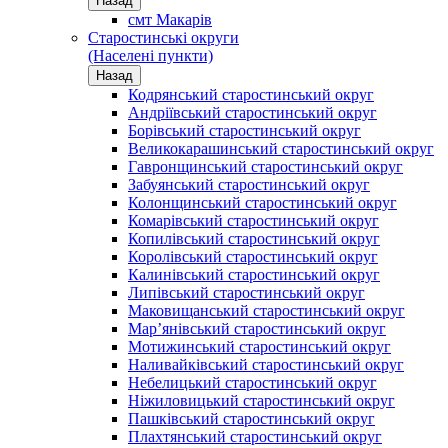
Назад
смт Макарів
Старостинські округи
(Населені пункти)
Назад
Кодрянський старостинський округ
Андріївський старостинський округ
Борівський старостинський округ
Великокарашинський старостинський округ
Гавронщинський старостинський округ
Забуянський старостинський округ
Колонщинський старостинський округ
Комарівський старостинський округ
Копилівський старостинський округ
Королівський старостинський округ
Калинівський старостинський округ
Липівський старостинський округ
Маковищанський старостинський округ
Мар’янівський старостинський округ
Мотижинський старостинський округ
Наливайківський старостинський округ
Небелицький старостинський округ
Ніжиловицький старостинський округ
Пашківський старостинський округ
Плахтянський старостинський округ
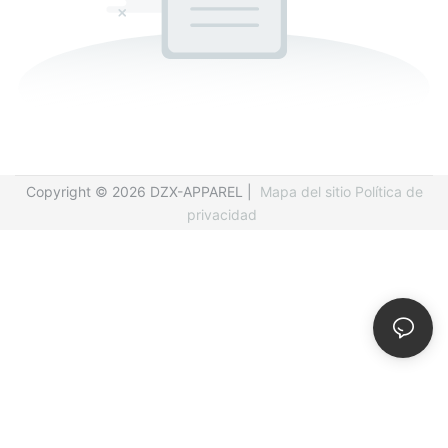
Copyright © 2026 DZX-APPAREL |
Mapa del sitio
Política de
privacidad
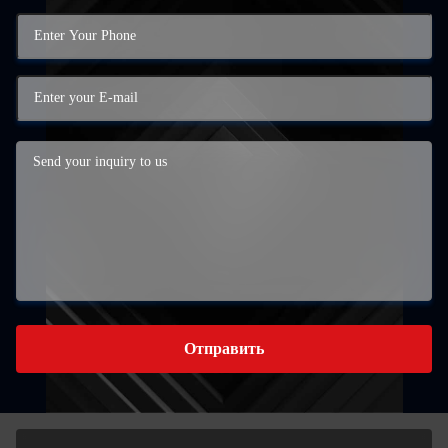
Отправить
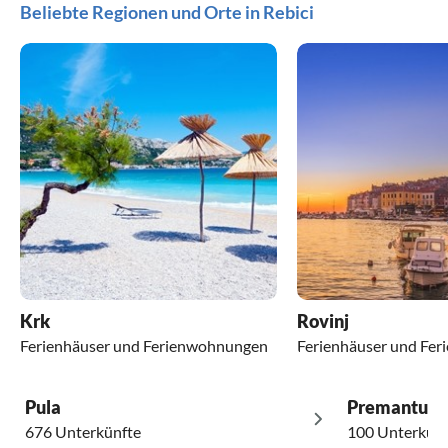
Beliebte Regionen und Orte in Rebici
Krk
Rovinj
Ferienhäuser und Ferienwohnungen
Ferienhäuser und Fe
Pula
Premantura
676 Unterkünfte
100 Unterkünf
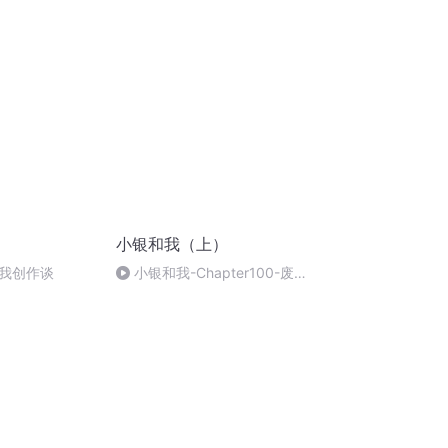
）
小银和我（上）
我创作谈
小银和我-Chapter100-废弃
的斗牛场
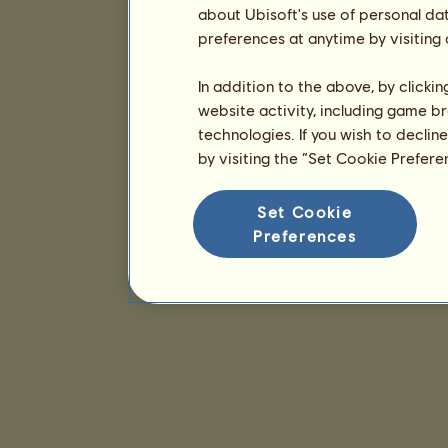
about Ubisoft's use of personal da
preferences at anytime by visiting
In addition to the above, by clicki
website activity, including game br
technologies. If you wish to declin
by visiting the “Set Cookie Prefer
Set Cookie
Preferences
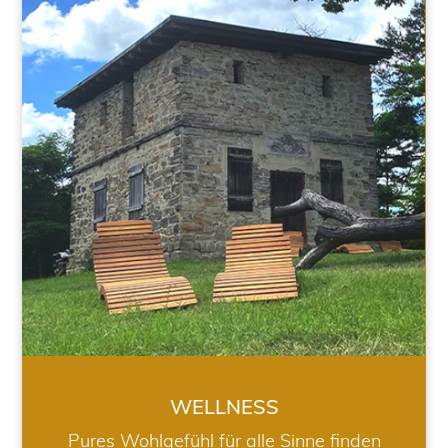
WELLNESS
WELLNESS
Pures Wohlgefühl für alle Sinne finden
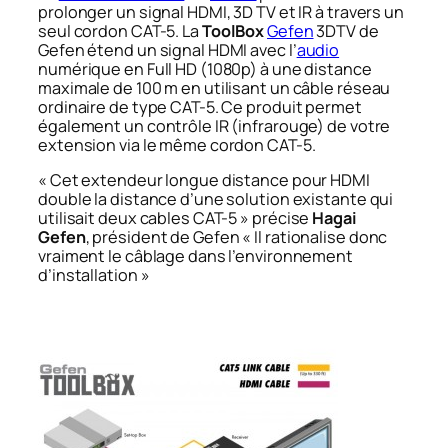
prolonger un signal HDMI, 3D TV et IR à travers un
seul cordon CAT-5. La
ToolBox
Gefen
3DTV de
Gefen étend un signal HDMI avec l’
audio
numérique en Full HD (1080p) à une distance
maximale de 100 m en utilisant un câble réseau
ordinaire de type CAT-5. Ce produit permet
également un contrôle IR (infrarouge) de votre
extension via le même cordon CAT-5.
« Cet extendeur longue distance pour HDMI
double la distance d’une solution existante qui
utilisait deux cables CAT-5 »
précise
Hagai
Gefen
, président de Gefen
« Il rationalise donc
vraiment le câblage dans l’environnement
d’installation »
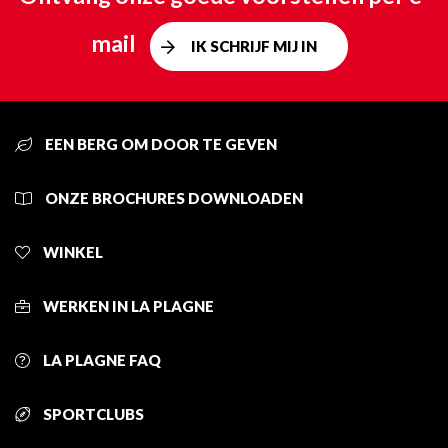
mail
IK SCHRIJF MIJ IN
EEN BERG OM DOOR TE GEVEN
ONZE BROCHURES DOWNLOADEN
WINKEL
WERKEN IN LA PLAGNE
LA PLAGNE FAQ
SPORTCLUBS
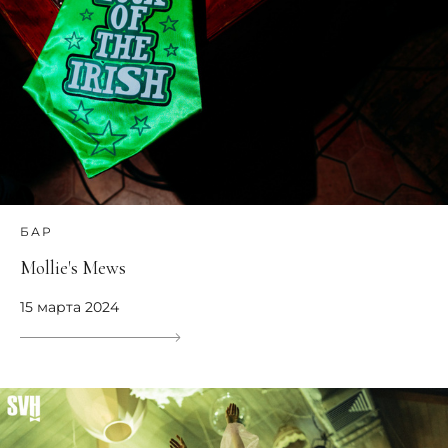
БАР
Mollie's Mews
15 марта 2024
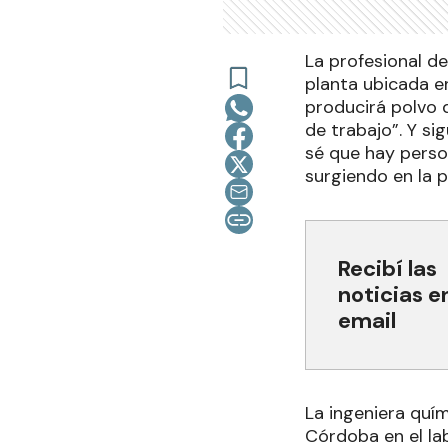
La profesional de
planta ubicada e
producirá polvo 
de trabajo”. Y si
sé que hay perso
surgiendo en la p
Recibí las
noticias e
email
La ingeniera quí
Córdoba en el lab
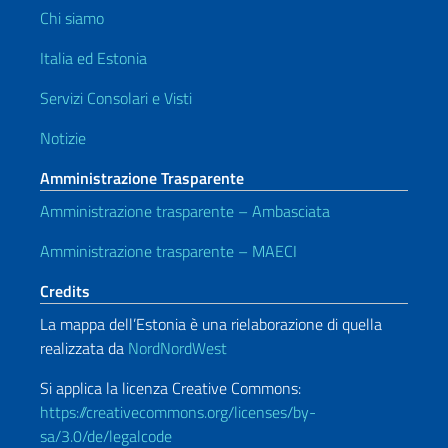
Chi siamo
Italia ed Estonia
Servizi Consolari e Visti
Notizie
Amministrazione Trasparente
Amministrazione trasparente – Ambasciata
Amministrazione trasparente – MAECI
Credits
La mappa dell’Estonia è una rielaborazione di quella
realizzata da
NordNordWest
Si applica la licenza Creative Commons:
https://creativecommons.org/licenses/by-
sa/3.0/de/legalcode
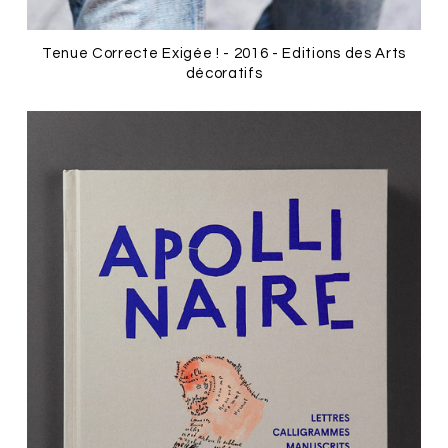
Tenue Correcte Exigée ! - 2016 - Editions des Arts
décoratifs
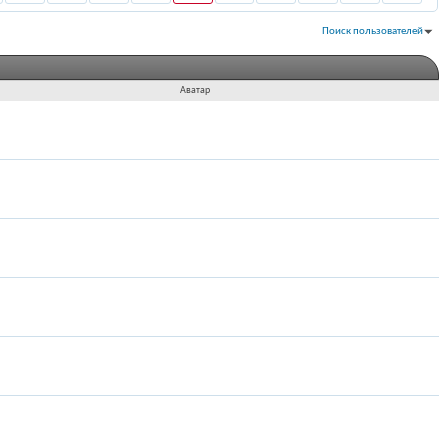
Поиск пользователей
Показано с 1 по 30 из 76
На поиск затрачено
0.01
сек.
Аватар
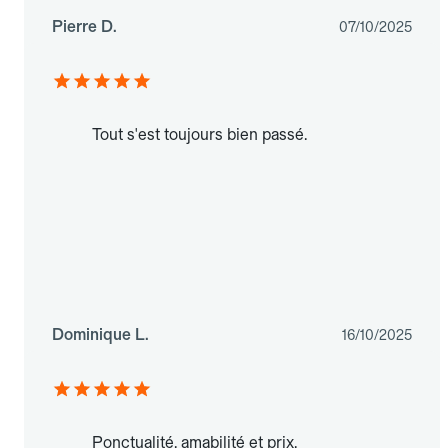
Pierre D.
07/10/2025
Tout s'est toujours bien passé.
Dominique L.
16/10/2025
Ponctualité, amabilité et prix.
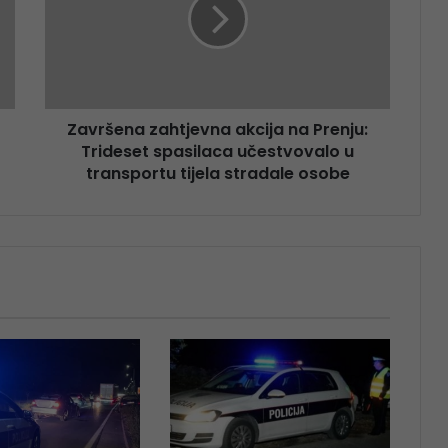
Završena zahtjevna akcija na Prenju:
Trideset spasilaca učestvovalo u
transportu tijela stradale osobe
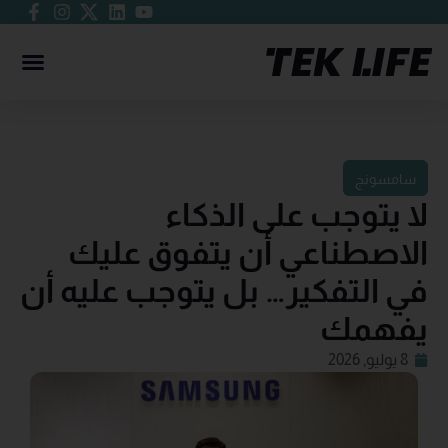
سامسونج
لا يتوجب على الذكاء
الاصطناعي أن يتفوق عليك
في التفكير… بل يتوجب عليه أن
يفهمك
8 يوليو, 2026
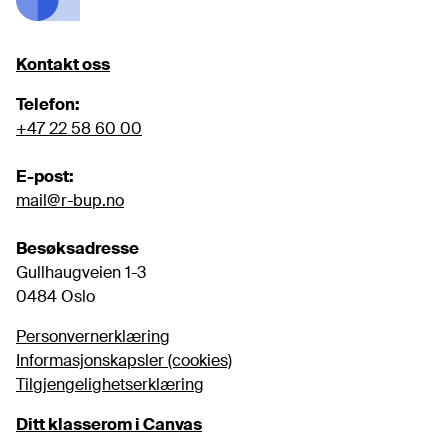
Kontakt oss
Telefon:
+47 22 58 60 00
E-post:
mail@r-bup.no
Besøksadresse
Gullhaugveien 1-3

0484 Oslo
Personvernerklæring
Informasjonskapsler (cookies)
Tilgjengelighetserklæring
Ditt klasserom i Canvas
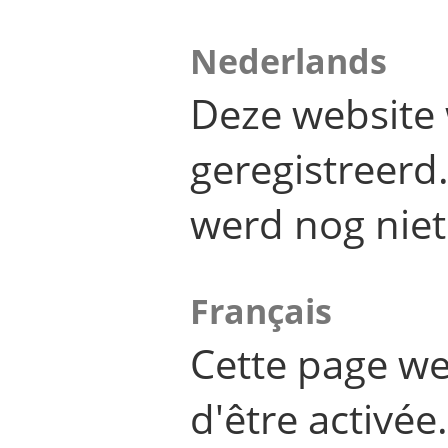
Nederlands
Deze website 
geregistreer
werd nog niet
Français
Cette page we
d'être activée.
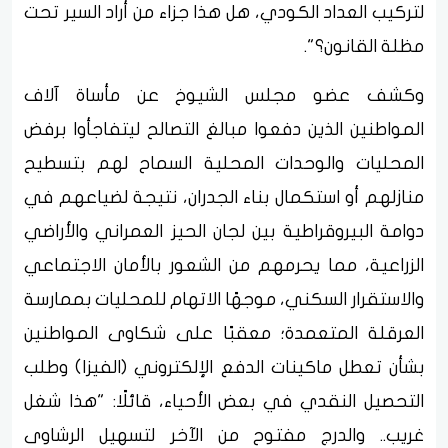
لتركيب العداد الكودي، هل هذا جزاء من أراد السير تحت
مظلة القانون؟".
​وكشف عضو مجلس الشيوخ عن مأساة آلاف
المواطنين الذين دفعوا مبالغ التصالح ليتفاجأوا برفض
المحليات والوحدات المحلية السماح لهم بتسطيح
منازلهم أو استكمال بناء الجدران، نتيجة لضياعهم في
دوامة البيروقراطية بين لجان الحيز العمراني والأراضي
الزراعية، مما يحرمهم من الشعور بالأمان الاجتماعي
والاستقرار السكني، موجهًا الاتهام للمحليات بممارسة
العرقلة المتعمدة؛ معقبًا على شكاوى المواطنين
بشأن تعطل ماكينات الدفع الإلكتروني (الفيزا) وطلب
التحصيل النقدي في بعض الأحياء، قائلًا: "هذا شغل
غريب.. والدرج مفتوح من الآخر لتسهيل الرشاوى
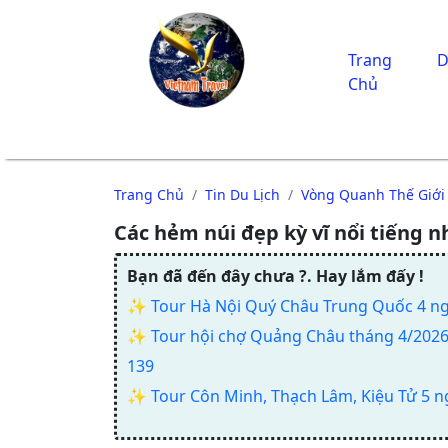
Trang
D
Chủ
Trang Chủ
Tin Du Lịch
Vòng Quanh Thế Giới
Các hẻm núi đẹp kỳ vĩ nổi tiếng n
Bạn đã đến đây chưa ?. Hay lắm đấy !
✨
Tour Hà Nội Quý Châu Trung Quốc 4 n
✨
Tour hội chợ Quảng Châu tháng 4/2026 
139
✨
Tour Côn Minh, Thạch Lâm, Kiệu Tử 5 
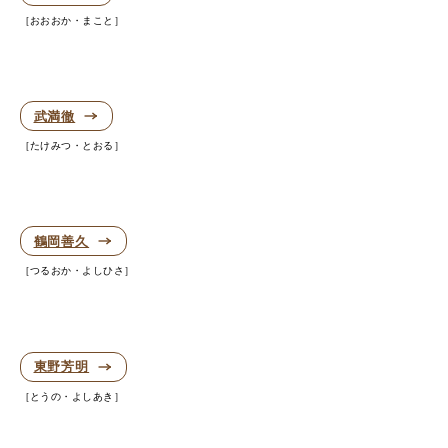
おおおか・まこと
武満徹
たけみつ・とおる
鶴岡善久
つるおか・よしひさ
東野芳明
とうの・よしあき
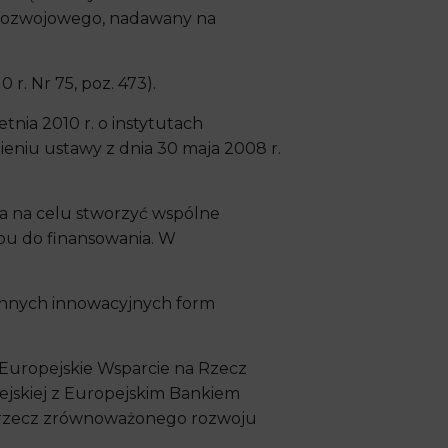
o-rozwojowego, nadawany na
 r. Nr 75, poz. 473).
tnia 2010 r. o instytutach
eniu ustawy z dnia 30 maja 2008 r.
ca na celu stworzyć wspólne
ępu do finansowania. W
 innych innowacyjnych form
 Europejskie Wsparcie na Rzecz
pejskiej z Europejskim Bankiem
a rzecz zrównoważonego rozwoju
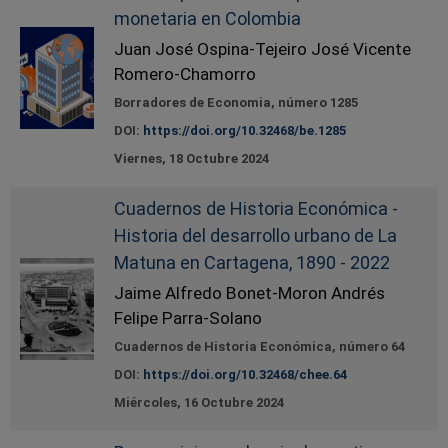
monetaria en Colombia
Juan José Ospina-Tejeiro José Vicente
Romero-Chamorro
Borradores de Economia, número 1285
DOI:
https://doi.org/10.32468/be.1285
Viernes, 18 Octubre 2024
Cuadernos de Historia Económica -
Historia del desarrollo urbano de La
Matuna en Cartagena, 1890 - 2022
Jaime Alfredo Bonet-Moron Andrés
Felipe Parra-Solano
Cuadernos de Historia Económica, número 64
DOI:
https://doi.org/10.32468/chee.64
Miércoles, 16 Octubre 2024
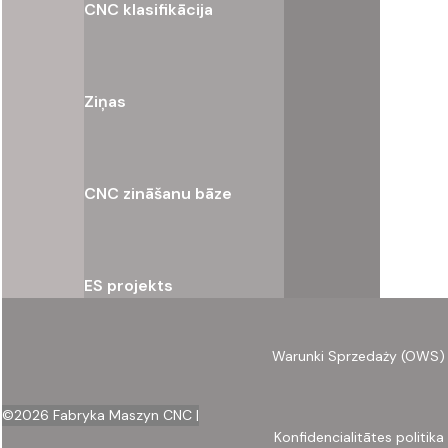
CNC klasifikācija
Ziņas
CNC zināšanu bāze
ES projekts
Warunki Sprzedaży (OWS)
©
2026
Fabryka Maszyn CNC |
Konfidencialitātes politika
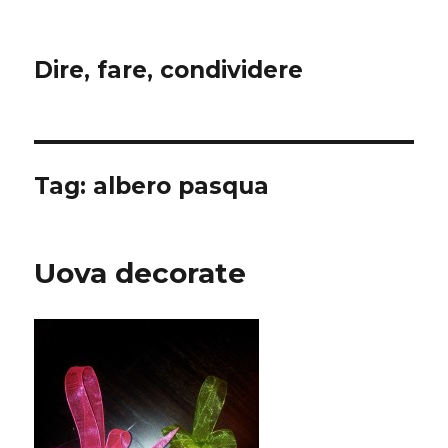
Dire, fare, condividere
Tag:
albero pasqua
Uova decorate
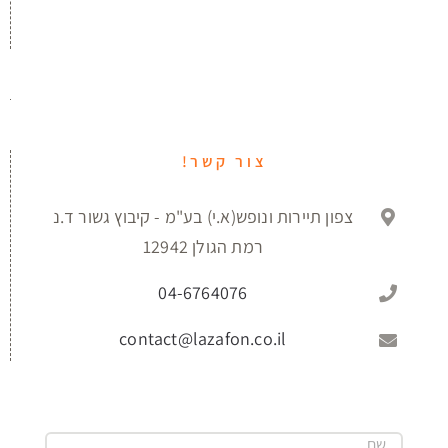
צור קשר!
צפון תיירות ונופש(א.י) בע"מ - קיבוץ גשור ד.נ
רמת הגולן 12942
04-6764076
contact@lazafon.co.il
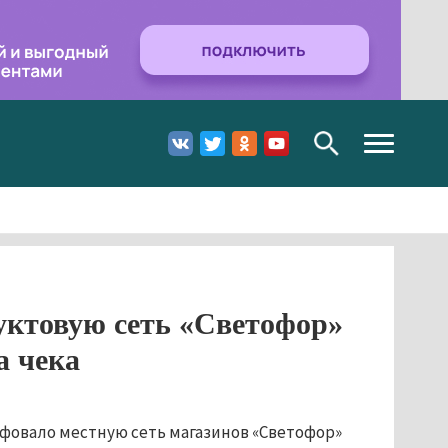
Toggle
navigation
уктовую сеть «Светофор»
а чека
фовало местную сеть магазинов «Светофор»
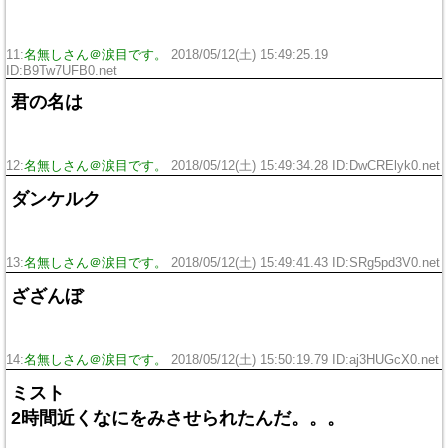
11:
名無しさん＠涙目です。
2018/05/12(土) 15:49:25.19
ID:B9Tw7UFB0.net
君の名は
12:
名無しさん＠涙目です。
2018/05/12(土) 15:49:34.28 ID:DwCRElyk0.net
ダンケルク
13:
名無しさん＠涙目です。
2018/05/12(土) 15:49:41.43 ID:SRg5pd3V0.net
ざざんぼ
14:
名無しさん＠涙目です。
2018/05/12(土) 15:50:19.79 ID:aj3HUGcX0.net
ミスト
2時間近くなにをみさせられたんだ。。。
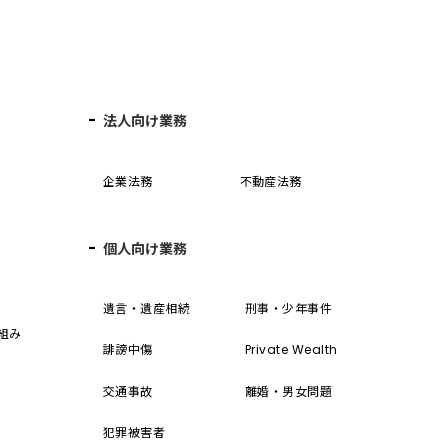
法人向け業務
企業法務
不動産法務
個人向け業務
誓
遺言・遺産相続
刑事・少年事件
組み
誹謗中傷
Private Wealth
交通事故
離婚・男女問題
犯罪被害者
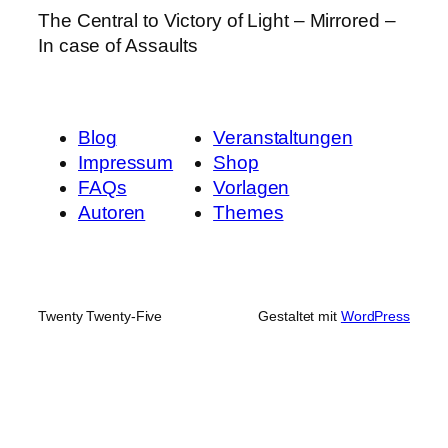
The Central to Victory of Light – Mirrored –
In case of Assaults
Blog
Veranstaltungen
Impressum
Shop
FAQs
Vorlagen
Autoren
Themes
Twenty Twenty-Five
Gestaltet mit
WordPress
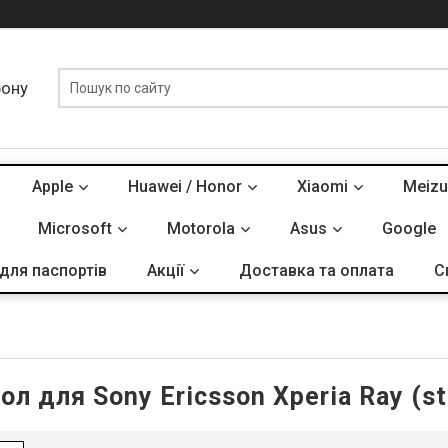
фону
Apple
Huawei / Honor
Xiaomi
Meizu
Microsoft
Motorola
Asus
Google
для паспортів
Акції
Доставка та оплата
С
ол для Sony Ericsson Xperia Ray (st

····················

Once each line with "المواطنين" in the entries is counted, state the total and nothing else.

2